Acquiring talent is a major goal. “They take an interest in the firm, but for the most part they seem to want to acquire the people,” commented US tech analyst Rob Enderle in a CBC News analysis. Zuckerberg pointed out that some of the Ascenta team he bought included founders who had worked on Zephyr.
Currently, few upstarts can match the technical virtuosos in the defense industry. However, time, money, and a go-for-it attitude can enable new entrants and their info-money backers to cover significant ground. The situation is not unlike the 1920s when the obscure start-ups were headed by men named Donald W. Douglas Sr., James S. McDonnell, William E. Boeing, John K. Northrop, and Allan K. and Malcolm Loughead.
That said, there’s no guarantee Silicon Valley money will be sympathetic or even respectful when business goals clash with military requirements.
Take the case of Lightsquared. Back in 2004, the FCC authorized Lightsquared to use the 1525-1559 MHz spectrum in L band as the basis for a 4G LTE network spanning the nation. Lightsquared then attempted to change the plan to a terrestrial system with 40,000 base stations. The problem was that GPS signals operated right next door at 1559 to 1610 MHz and the new ground stations created interference. The FCC gave Lightsquared a conditional waiver as long as they resolved any potential interference with GPS.
What ensued was a battle royal. Lightsquared, backed by a major hedge fund, campaigned hard for their new plan. Ads popped up in Washington, D.C. Stories circulated about campaign donations by Lightsquared’s hedge fund masters and rumored White House pressure. Gen. William L. Shelton, who was then head of Air Force Space Command, had to explain to Congress and others that under the new plan the Lightsquared signal “would effectively jam vital GPS receivers.” Added Shelton: “To our knowledge thus far, there are no mitigation options that would be effective in eliminating interference to essential GPS services in the United States.”
The GPS signal was too weak at the front end to resist such high-powered interference from the ground–based network. Shelton likened it to putting a rock band in a quiet neighborhood.
Shelton won the point. Lightsquared filed for bankruptcy in May 2012 and Wall Street continued to sort out its restructuring through 2014. Although this was a battle won, it was unsettling to see a business plan boldly pitted against national security requirements and a fight driven by investor interests.
Open combat may be rare. Perhaps an even greater risk is indifference: the reluctance of high-tech firms to learn their way through the arcane process of being a DOD contractor. SpaceX’s grumpy litigation against the Air Force illustrated the clash of business styles.

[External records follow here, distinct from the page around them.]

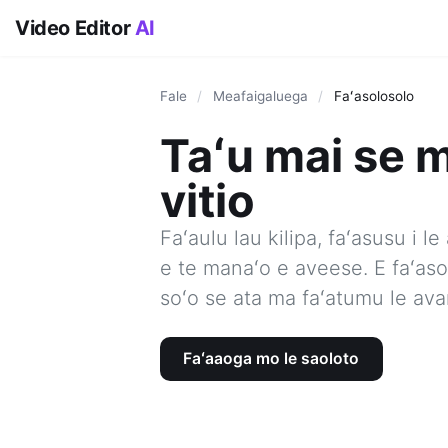
Video Editor
AI
Fale
/
Meafaigaluega
/
Faʻasolosolo
Taʻu mai se 
vitio
Faʻaulu lau kilipa, faʻasusu i 
e te manaʻo e aveese. E faʻasol
soʻo se ata ma faʻatumu le avan
Faʻaaoga mo le saoloto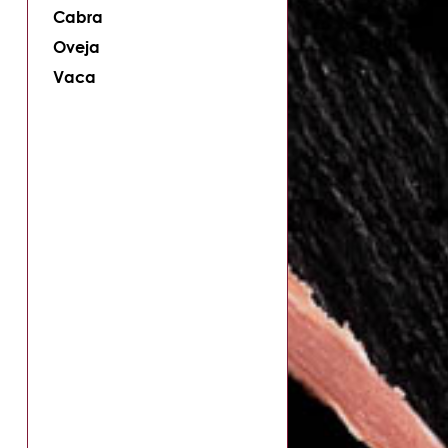
Cabra
Oveja
Vaca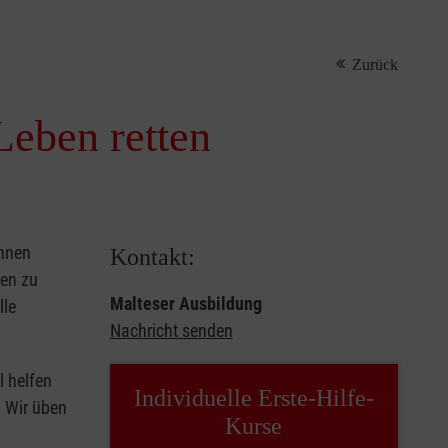
Zurück
Leben retten
önnen
Kontakt:
sen zu
Malteser Ausbildung
lle
Nachricht senden
l helfen
Individuelle Erste-Hilfe-
. Wir üben
Kurse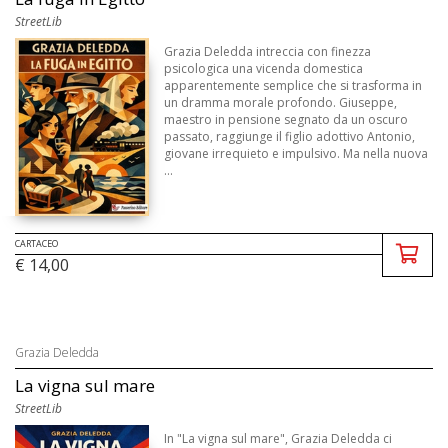
StreetLib
Grazia Deledda intreccia con finezza
psicologica una vicenda domestica
apparentemente semplice che si trasforma in
un dramma morale profondo. Giuseppe,
maestro in pensione segnato da un oscuro
passato, raggiunge il figlio adottivo Antonio,
giovane irrequieto e impulsivo. Ma nella nuova
...
CARTACEO
€ 14,00
Grazia Deledda
La vigna sul mare
StreetLib
In "La vigna sul mare", Grazia Deledda ci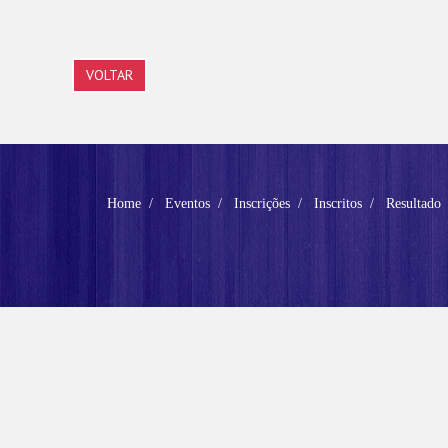
VOLTAR
Home
Eventos
Inscrições
Inscritos
Resultado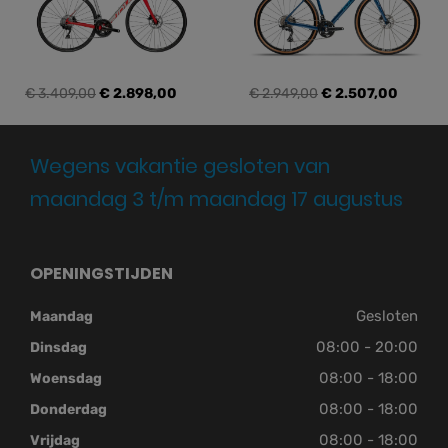
€ 3.409,00
€ 2.898,00
€ 2.949,00
€ 2.507,00
Wegens vakantie gesloten van
maandag 3 t/m maandag 17 augustus
OPENINGSTIJDEN
Gesloten
Maandag
08:00 - 20:00
Dinsdag
08:00 - 18:00
Woensdag
08:00 - 18:00
Donderdag
08:00 - 18:00
Vrijdag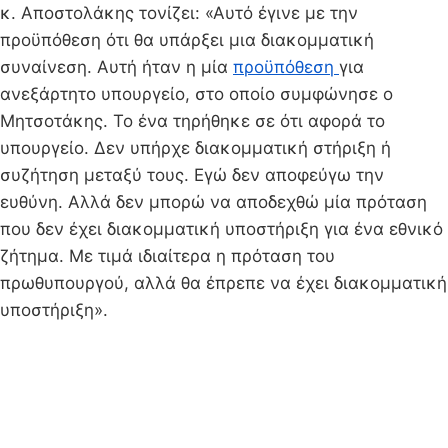
κ. Αποστολάκης τονίζει: «Αυτό έγινε με την
προϋπόθεση ότι θα υπάρξει μια διακομματική
συναίνεση. Αυτή ήταν η μία
προϋπόθεση
για
ανεξάρτητο υπουργείο, στο οποίο συμφώνησε ο
Μητσοτάκης. Το ένα τηρήθηκε σε ότι αφορά το
υπουργείο. Δεν υπήρχε διακομματική στήριξη ή
συζήτηση μεταξύ τους. Εγώ δεν αποφεύγω την
ευθύνη. Αλλά δεν μπορώ να αποδεχθώ μία πρόταση
που δεν έχει διακομματική υποστήριξη για ένα εθνικό
ζήτημα. Με τιμά ιδιαίτερα η πρόταση του
πρωθυπουργού, αλλά θα έπρεπε να έχει διακομματική
υποστήριξη».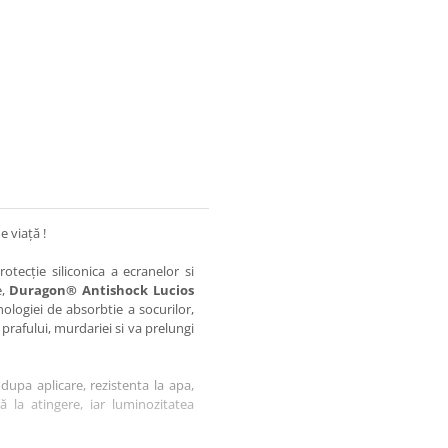
e viață !
otecție siliconica a ecranelor si
e,
Duragon® Antishock Lucios
nologiei de absorbtie a socurilor,
 prafului, murdariei si va prelungi
dupa aplicare, rezistenta la apa,
tă la atingere, iar luminozitatea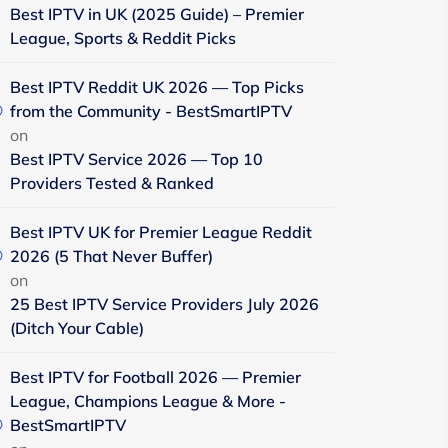
Best IPTV in UK (2025 Guide) – Premier
League, Sports & Reddit Picks
Best IPTV Reddit UK 2026 — Top Picks
from the Community - BestSmartIPTV
on
Best IPTV Service 2026 — Top 10
Providers Tested & Ranked
Best IPTV UK for Premier League Reddit
2026 (5 That Never Buffer)
on
25 Best IPTV Service Providers July 2026
(Ditch Your Cable)
Best IPTV for Football 2026 — Premier
League, Champions League & More -
BestSmartIPTV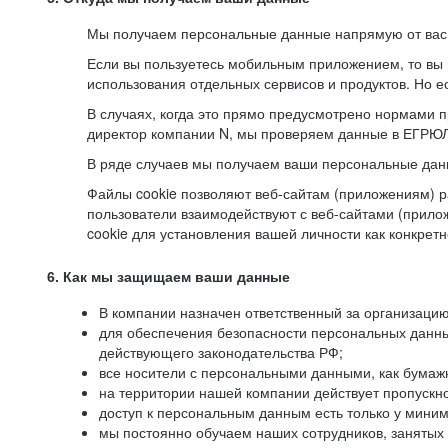
Мы получаем персональные данные напрямую от вас, 
Если вы пользуетесь мобильным приложением, то вы 
использования отдельных сервисов и продуктов. Но ес
В случаях, когда это прямо предусмотрено нормами п
директор компании N, мы проверяем данные в ЕГРЮЛ,
В ряде случаев мы получаем ваши персональные дан
Файлы cookie позволяют веб-сайтам (приложениям) ра
пользователи взаимодействуют с веб-сайтами (прило
cookie для установления вашей личности как конкрет
6. Как мы защищаем ваши данные
В компании назначен ответственный за организацию
для обеспечения безопасности персональных данн
действующего законодательства РФ;
все носители с персональными данными, как бумажн
на территории нашей компании действует пропускн
доступ к персональным данным есть только у миним
мы постоянно обучаем наших сотрудников, занятых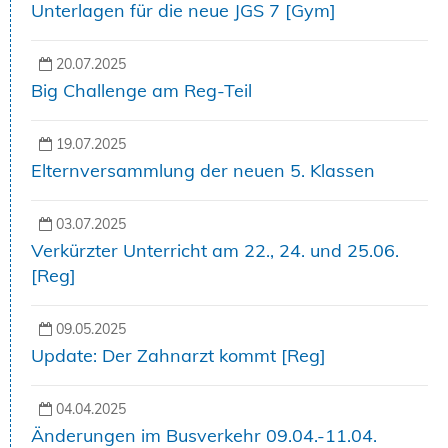
Unterlagen für die neue JGS 7 [Gym]
20.07.2025
Big Challenge am Reg-Teil
19.07.2025
Elternversammlung der neuen 5. Klassen
03.07.2025
Verkürzter Unterricht am 22., 24. und 25.06.
[Reg]
09.05.2025
Update: Der Zahnarzt kommt [Reg]
04.04.2025
Änderungen im Busverkehr 09.04.-11.04.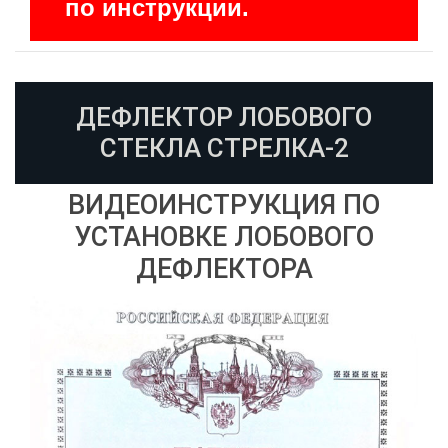
по инструкции.
ДЕФЛЕКТОР ЛОБОВОГО
СТЕКЛА СТРЕЛКА-2
ВИДЕОИНСТРУКЦИЯ ПО
УСТАНОВКЕ ЛОБОВОГО
ДЕФЛЕКТОРА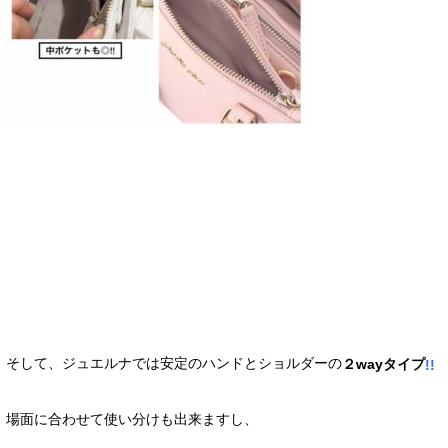
そして、ジュエルナでは安定のハンドとショルダーの
２wayタイプ
!!
場面に合わせて使い分けも出来ますし、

Could the tech titans like Google, Facebook, and Amazon be the incubators for must-have defense products of tomorrow? It is too early to say, but one thing is certain: The confluence of entrepreneurial cash and the Pentagon’s quest for new technology advantages could reshape how defense “industry” is defined.
Which leads back to the “third offset.” Deputy Defense Secretary Robert O. Work noted of the second offset of the 1970s, “If we go after stealth, guided munitions, and information technology, and we blend them together, we utilize the strengths of the American armed forces [and] we will have an offset strategy that will allow us to rule the battlefield conventionally for the foreseeable future. And we were right.”
Circa 1975, those technologies resided in or were cultivated by the traditional defense sector. Developing them further offered enticing market share.
Today’s business conditions are different. In 2015, it’s hard to imagine a true offset strategy without the new tech titans.
The worst case is that the tech titans will lack an incentive to do business with the government. Best case, the third offset strategy can be a two-way street blending defense sector expertise with some of the more wild-eyed projects to cultivate the best of American innovation.